## RECORDS SUPPLIED:

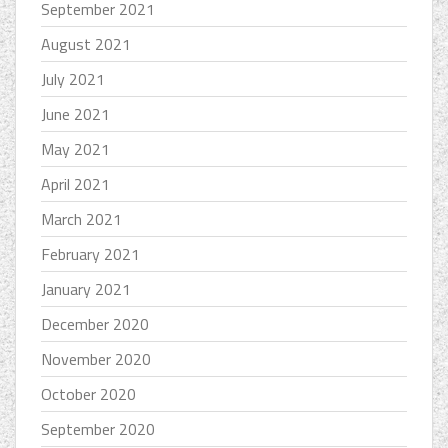
September 2021
August 2021
July 2021
June 2021
May 2021
April 2021
March 2021
February 2021
January 2021
December 2020
November 2020
October 2020
September 2020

## TASK GOAL:
Nothing but the lines from the one holding "December 2020" through the last line of the data may be output, and each must match exactly.

## FINISHED TASK:
December 2020
November 2020
October 2020
September 2020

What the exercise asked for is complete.